- Directed by: José Ramón Larraz
- Screenplay by: José Ramón Larraz Sergio Garrone
- Produced by: José María Cunillés Vincenzo Salviani
- Starring: Laura Gemser Bárbara Rey Mila Stanic José Castillo Alfred Lucchetti José Sazatornil Daniele Vargas Gabriele Tinti
- Cinematography: Roberto Girometti
- Edited by: José Luis Matesanz
- Music by: Ubaldo Continiello
- Production companies: Estela Films Ízaro Films
- Release dates: 26 February 1979 (Spain); 5 December 1979 (Italy);
- Running time: 84 minutes
- Countries: Italy Spain
- Language: Spanish

= ...And Give Us Our Daily Sex =

1979 film by José Ramón Larraz

...And Give Us Our Daily Sex (Malizia erotica, El periscopio) is a 1979 Italian-Spanish film directed by José Ramón Larraz, written by Larraz and Sergio Garrone, and starring Laura Gemser and Bárbara Rey.

==Plot==
Alfonso is a teenager who lives in a wealthy family, with an adulterous mother and a foolish father. As he experiences his first sexual impulses, Alfonso discovers that a couple of charming nurses live upstairs in his apartment, so he will look for any excuse to get in touch with them, including building a handmade periscope to spy on them.

==Cast==
- Laura Gemser as Verónica's Friend
- Bárbara Rey as Verónica
- Ángel Herraiz as Alfonso
- Mila Stanic as Carla, Alfonso's Mother
- José Castillo as Don Ignacio, Alfonso's Father
- Alfred Lucchetti as Carla's Lover (credited as Alfredo Luchetti)
- José Sazatornil as José Antonio Cañavate (credited as José Sazatornil 'Saza')
- José María Cañete as Editorial Employee (credited as José Mª Cañete)
- Francisco Jarque as Pawn Shop Clerk
- Daniele Vargas as Oculist (credited as Danielle Vargas)
- Jordi Bofill as Leatherworking Owner (uncredited)
- Manuel Bronchud as False Policeman (uncredited)
- Mir Ferry as Hairdresser (uncredited)
- Amparo Moreno as Felisa (uncredited)
- Gabriele Tinti as Professor (uncredited)
- Arnau Vilardebó as Hairdresser Client (uncredited)

==Production==
The film is part of a wave of softcore pornographic films made in Spain during the second half of the 1970s, part of a cultural trend known as el destape ("the uncovering"). It is one of a group of Italy-Spain softcore film co-productions, alongside Historia de Eva/Piccole labbra (1978), both featuring Bárbara Rey.
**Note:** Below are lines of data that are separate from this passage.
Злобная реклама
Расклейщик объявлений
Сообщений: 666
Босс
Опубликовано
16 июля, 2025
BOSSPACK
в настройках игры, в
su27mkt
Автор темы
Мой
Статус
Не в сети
The film is one of Gemser's films that features her husband Gabriele Tinti in a minor role.

==Release==
The film was released in Spain on 26 February 1979 and in Italy on 5 December 1979. It was released in Mexico at the Bergman, Chaplin II, Del Pueblo II and Kubrick theaters on 23 December 1983, for two weeks.

It was released in Germany as Zeig mir, wie man's macht ("Show me how to do it").